Vicente Jorge Silva, ao escrever este texto, parte de vários pressupostos incorrectos tais como:
- (1.) que o discurso político e mesmo social do "politicamente correcto" (de esquerda, bem entendido), nasceu "em certos movimentos da esquerda" radicais norte-americanos e teve uma vida efémera, sendo uma moda inconsequente;
Ora, alguns dos ícons temáticos da velha esquerda europeia (a de VJS), sem dúvida que nasceram de fortes impulsos modistas de sub-culturas norte-amercianas; muitos deles acabaram até por se impor e institucionalizar, mais tarde, quer à esquerda, quer á direita - o que prova que, apesar do modismo, tais impulsos continham ideias novas e estruturantes.
O problema é o uso e a adopção subserviente e anacrónica que a nossa velha esquerda deles faz! Um bom exemplo: a persistência com que se propagam as doutrinas velhas e infundadas do pacifismo unilateralista, na nossa Europa, fundadas, acima de tudo, não numa convicção soixante-huitard, mas num profundo estado de aburguesamento e de consentida falácia intelectual. De resto, um dos ícons da esquerda europeia (Miterrand) definiu-a (essa tese-falácia do pacifismo unilateralista) muito bem, ainda nos tempos da "guerra fria" e do muro de Berlin, com a célebre frase: "os manifestantes estão do lado de cá, porém os mísseis estão do lado de lá!".
- (2.) Quem não é hoje de esquerda foi nado e criado "nas águas «politicamente correctas» dos seus verdes anos de militância esquerdista (designadamente estalinista e maoísta)";
Ao contrário do que muita gente da esquerda de VJS pensa, o tempo voa!... e as gerações já se sucederam. É frequente encontrarmos pessoas que, tal como VJS, pensam que, naturalmente, os verdes anos de juventude são todos, invariavelmente, percorridos com um fascínio pela (extrema) esquerda, passando-se depois, com o andar da vida, a ter-se juízo!
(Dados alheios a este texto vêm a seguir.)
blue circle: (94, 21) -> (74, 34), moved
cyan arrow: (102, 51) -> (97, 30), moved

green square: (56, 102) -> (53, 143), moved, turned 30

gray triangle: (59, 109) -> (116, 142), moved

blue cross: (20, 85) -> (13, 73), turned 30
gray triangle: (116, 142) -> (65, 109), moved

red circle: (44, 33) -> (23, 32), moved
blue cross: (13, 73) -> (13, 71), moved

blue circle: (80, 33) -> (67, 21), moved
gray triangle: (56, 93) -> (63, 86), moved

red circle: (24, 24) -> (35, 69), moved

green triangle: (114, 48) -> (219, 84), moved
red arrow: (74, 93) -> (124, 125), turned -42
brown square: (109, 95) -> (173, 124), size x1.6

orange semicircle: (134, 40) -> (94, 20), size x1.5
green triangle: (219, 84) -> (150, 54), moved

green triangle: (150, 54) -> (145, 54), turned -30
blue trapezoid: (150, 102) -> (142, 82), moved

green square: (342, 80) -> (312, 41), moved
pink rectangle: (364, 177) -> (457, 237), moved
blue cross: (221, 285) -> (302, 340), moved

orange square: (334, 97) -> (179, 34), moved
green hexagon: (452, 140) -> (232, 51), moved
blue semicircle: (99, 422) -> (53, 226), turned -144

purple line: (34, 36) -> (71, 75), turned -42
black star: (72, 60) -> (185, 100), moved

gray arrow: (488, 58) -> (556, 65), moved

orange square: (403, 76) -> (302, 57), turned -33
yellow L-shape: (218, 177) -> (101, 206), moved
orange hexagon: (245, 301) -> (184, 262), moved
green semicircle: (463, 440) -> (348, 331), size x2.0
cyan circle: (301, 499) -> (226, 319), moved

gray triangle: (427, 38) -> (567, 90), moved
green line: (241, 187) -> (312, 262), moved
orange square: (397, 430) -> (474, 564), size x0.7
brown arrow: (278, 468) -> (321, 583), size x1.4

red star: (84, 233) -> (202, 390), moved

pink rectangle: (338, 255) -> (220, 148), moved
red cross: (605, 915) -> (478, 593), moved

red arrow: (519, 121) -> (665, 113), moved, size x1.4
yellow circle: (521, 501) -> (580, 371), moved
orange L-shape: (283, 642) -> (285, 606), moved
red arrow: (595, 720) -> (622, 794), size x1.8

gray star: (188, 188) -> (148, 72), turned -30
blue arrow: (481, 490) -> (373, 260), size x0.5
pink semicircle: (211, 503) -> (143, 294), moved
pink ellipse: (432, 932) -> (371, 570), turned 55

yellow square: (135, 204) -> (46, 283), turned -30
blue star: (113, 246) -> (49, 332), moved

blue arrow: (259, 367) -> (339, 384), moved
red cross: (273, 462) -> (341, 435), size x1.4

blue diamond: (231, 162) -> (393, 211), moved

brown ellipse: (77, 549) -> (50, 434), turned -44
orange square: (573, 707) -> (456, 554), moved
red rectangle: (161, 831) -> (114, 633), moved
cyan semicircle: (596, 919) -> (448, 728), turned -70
Talvez até tenha mesmo sido esse o percurso de VJS...porém, por incrível que pareça a essas pessoas, hoje em dia, "já nem todos nós fomos, aos dezoito anos, maoistas"!!! É, de facto, uma questão geracional...
- (3.) Que alguém - no seu perfeito juízo e minimamente consistente - se lembre de comparar Sartre a Salazar!!??
Desde logo porque...quanto mais não fosse, já muito pouca gente das gerações ulteriores à de VJS, leu Sartre!
- (4.) E, claro, que o «politicamente (in)correcto» (no fundo, para VJS, todos os que não são da sua esquerda) tem a sua origem num "conformismo acrítico, reverencial e rastejante perante as doutrinas neoconservadoras e a política imperial da Administração Bush" !
No fundo, no fundo,... já cá faltava a costelazinha anti-americana, não assumida, da velha esquerda dos anos sessenta que embalou o crescimento intelectual de VJS !
Porém, o facto é que, ao contrário do que VJS pretende fazer crer, há muito que existe fora da esquerda (diria, sobretudo fora dessa esquerda de VJS) quem consiga pensar SEM ESTAR NECESSARIAMENTE ARREGIMENTADO a um grupo, a uma organização ou ao que quer que seja.
É um tique colectivizante e uma espécie de "reflexo de Pavlov" da velha esquerda, pensar-se que nunca existe o indivíduo, ou que existindo, este tem que se subjugar á sua organização (de preferência político-partidária).
Essa catalogação que VJS pretende sugerir (tudo o que não é da sua esquerda é amorfamente cultor dos chavões do "politicamente incorrecto"...que já estão fora de moda e que, portanto, serão inevitavelmente de direita!), além de redutora, é extremamente desculpabilizante para decrepitude que se começa a notar em alguns sectores da intelectualidade de esquerda, nos nossos dias...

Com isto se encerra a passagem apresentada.